What is being asked: Show the lines below where "查看BS点" occurs.

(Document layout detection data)
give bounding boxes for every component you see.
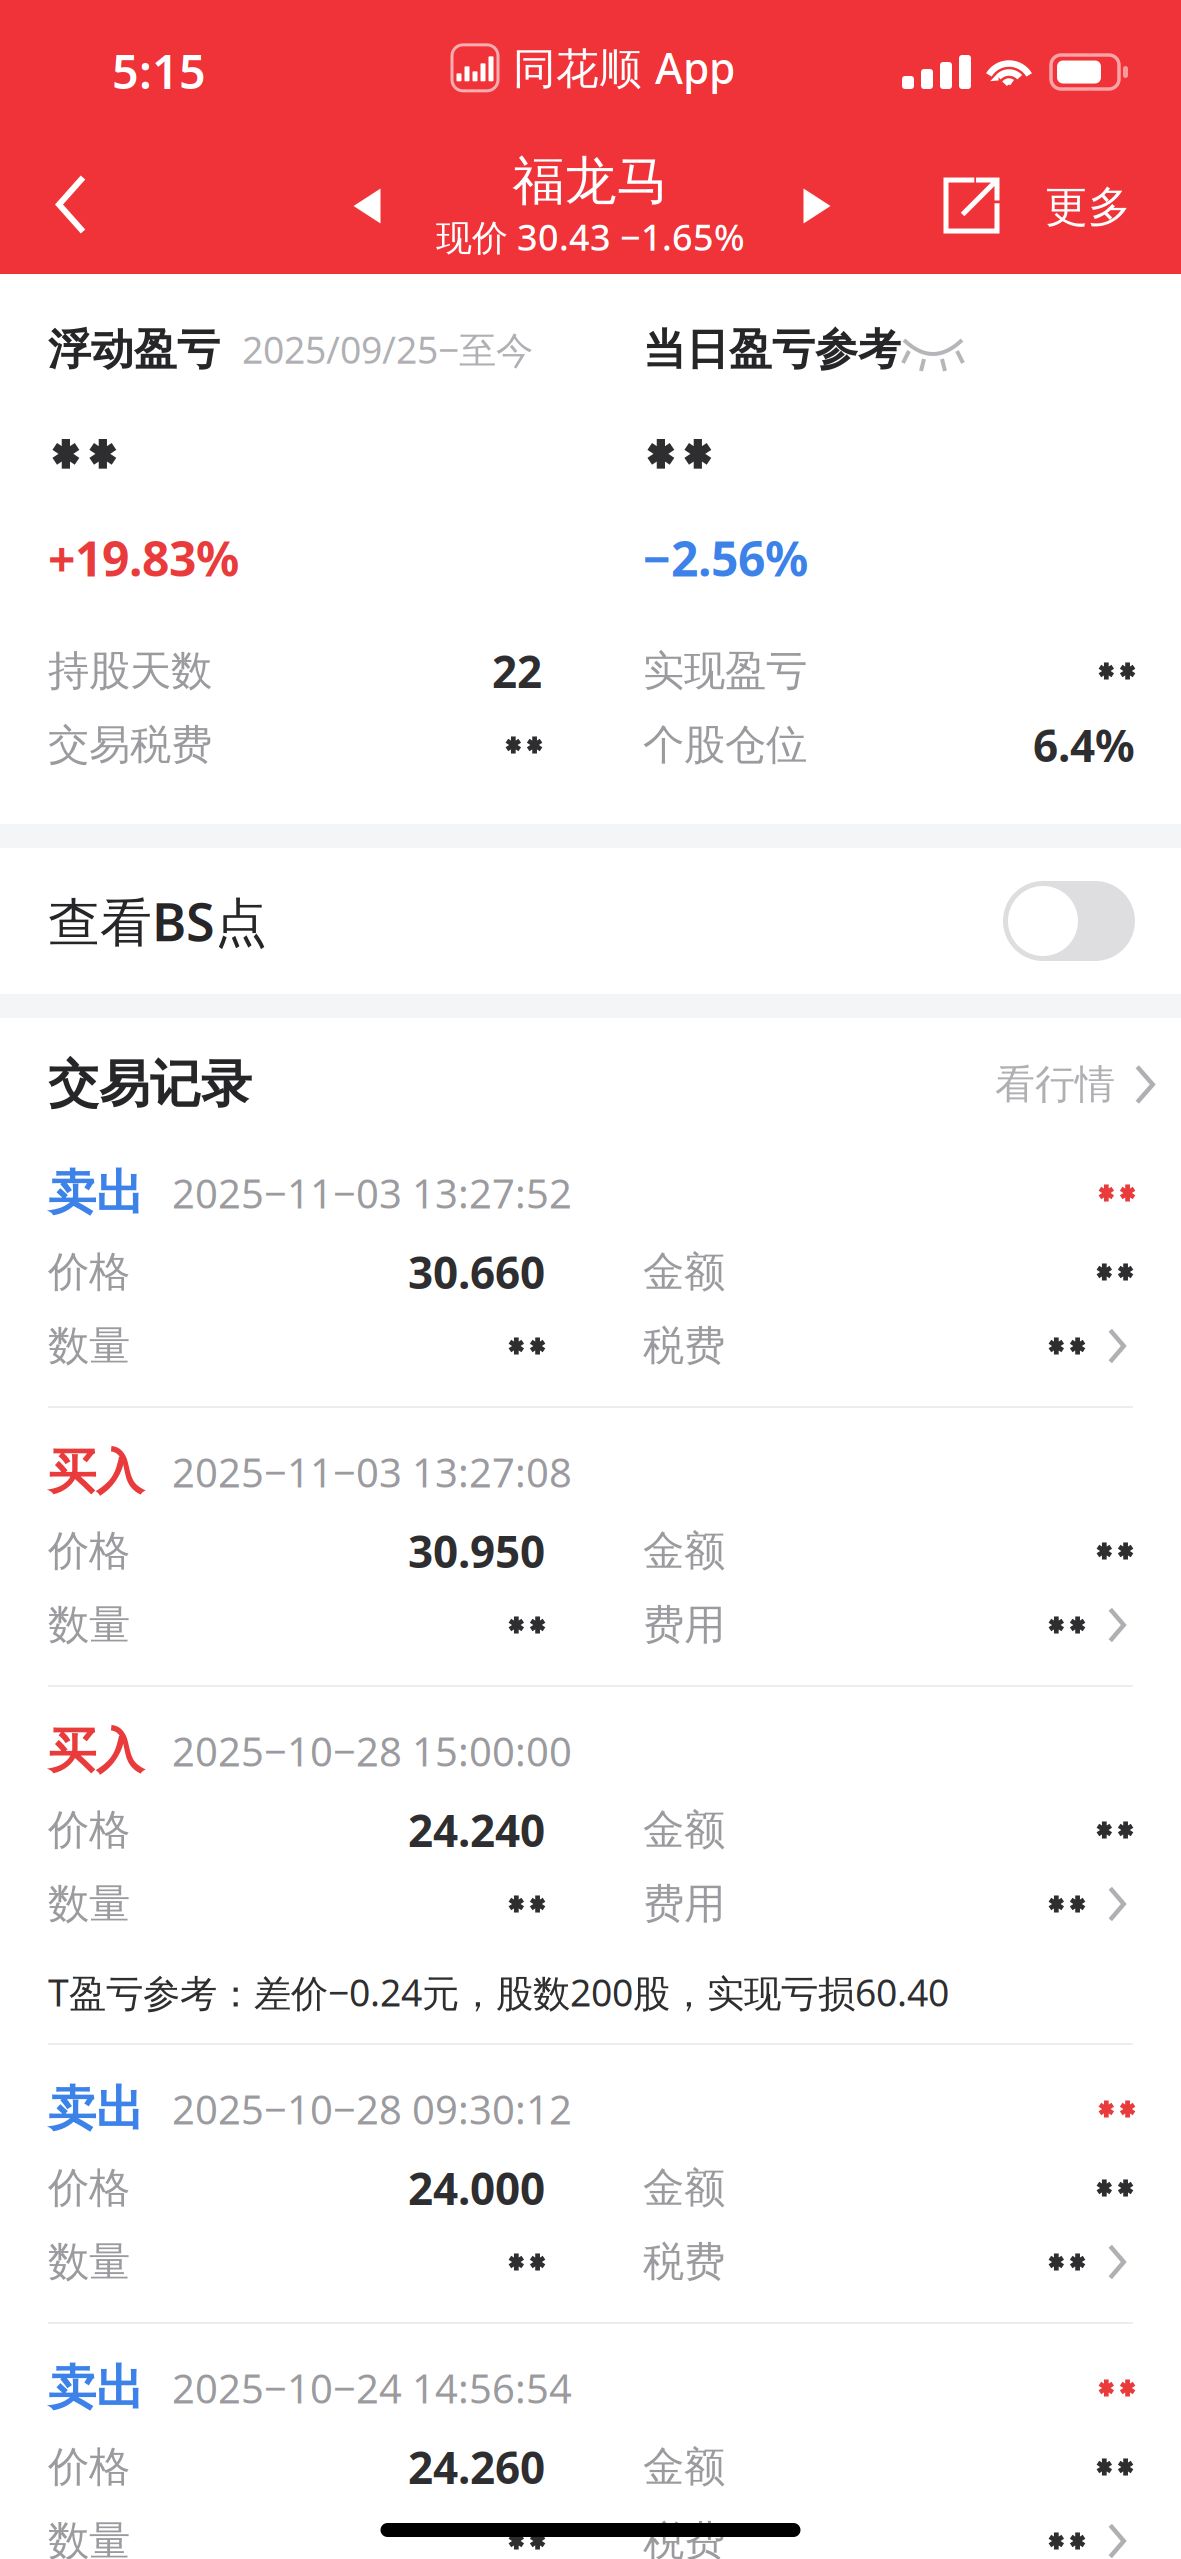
staticText: 价格 [48, 1526, 130, 1576]
staticText: 5:15 [112, 40, 206, 102]
staticText: 浮动盈亏 [48, 324, 220, 376]
staticText: 看行情 [995, 1060, 1115, 1109]
staticText: 24.000 [408, 2159, 545, 2217]
button[interactable]: 买入 [0, 1709, 1181, 2067]
staticText: 交易税费 [48, 720, 212, 770]
staticText: 金额 [643, 1805, 725, 1855]
staticText: 金额 [643, 2442, 725, 2492]
staticText: 金额 [643, 1247, 725, 1297]
staticText: 实现盈亏 [643, 646, 807, 696]
staticText: 22 [492, 642, 542, 700]
button[interactable]: 分享 [914, 130, 1029, 276]
staticText: 费用 [643, 1879, 725, 1929]
button[interactable]: 卖出 [0, 2067, 1181, 2346]
staticText: 数量 [48, 1600, 130, 1650]
staticText: 买入 [48, 1442, 144, 1502]
staticText: 福龙马 [512, 149, 668, 213]
staticText: 费用 [643, 1600, 725, 1650]
staticText: 2025−11−03 13:27:52 [172, 1166, 572, 1220]
staticText: 30.660 [408, 1243, 545, 1301]
staticText: 卖出 [48, 2358, 144, 2418]
staticText: 金额 [643, 1526, 725, 1576]
staticText: 6.4% [1033, 716, 1135, 774]
staticText: 价格 [48, 1247, 130, 1297]
staticText: 30.950 [408, 1522, 545, 1580]
staticText: 税费 [643, 2516, 725, 2559]
staticText: 税费 [643, 1321, 725, 1371]
staticText: 2025−10−28 09:30:12 [172, 2082, 572, 2136]
staticText: 交易记录 [48, 1053, 252, 1116]
staticText: 2025/09/25−至今 [242, 324, 533, 374]
button[interactable]: 查看BS点 [0, 848, 1181, 994]
staticText: 税费 [643, 2237, 725, 2287]
staticText: 现价 30.43 −1.65% [436, 213, 745, 261]
button[interactable]: 返回 [0, 130, 142, 276]
button[interactable]: 买入 [0, 1430, 1181, 1709]
staticText: +19.83% [48, 526, 239, 590]
staticText: −2.56% [643, 526, 808, 590]
staticText: 卖出 [48, 2080, 144, 2138]
staticText: 24.240 [408, 1801, 545, 1859]
staticText: 数量 [48, 1879, 130, 1929]
staticText: 数量 [48, 2237, 130, 2287]
staticText: 价格 [48, 2163, 130, 2213]
staticText: 持股天数 [48, 646, 212, 696]
staticText: 价格 [48, 2442, 130, 2492]
staticText: 金额 [643, 2163, 725, 2213]
staticText: 买入 [48, 1722, 144, 1780]
staticText: 2025−10−24 14:56:54 [172, 2361, 572, 2414]
staticText: 数量 [48, 2516, 130, 2559]
staticText: 2025−10−28 15:00:00 [172, 1724, 572, 1778]
staticText: 数量 [48, 1321, 130, 1371]
staticText: 更多 [1045, 181, 1131, 233]
staticText: 24.260 [408, 2438, 545, 2496]
staticText: 卖出 [48, 1164, 144, 1222]
button[interactable]: 卖出 [0, 1151, 1181, 1430]
staticText: 查看BS点 [48, 886, 267, 956]
button[interactable]: 上一只 [307, 129, 427, 277]
staticText: 当日盈亏参考 [643, 324, 901, 376]
staticText: 同花顺 App [513, 39, 735, 96]
button[interactable]: 下一只 [757, 129, 877, 277]
staticText: T盈亏参考：差价−0.24元，股数200股，实现亏损60.40 [48, 1967, 949, 2017]
staticText: 价格 [48, 1805, 130, 1855]
button[interactable]: 卖出 [0, 2346, 1181, 2559]
staticText: 2025−11−03 13:27:08 [172, 1445, 572, 1498]
button[interactable]: 更多 [995, 128, 1181, 278]
button[interactable]: 交易记录 [0, 1018, 1181, 1151]
staticText: 个股仓位 [643, 720, 807, 770]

Exercise output:
button[interactable]: 查看BS点 [0, 848, 1181, 994]
staticText: 查看BS点 [48, 886, 267, 956]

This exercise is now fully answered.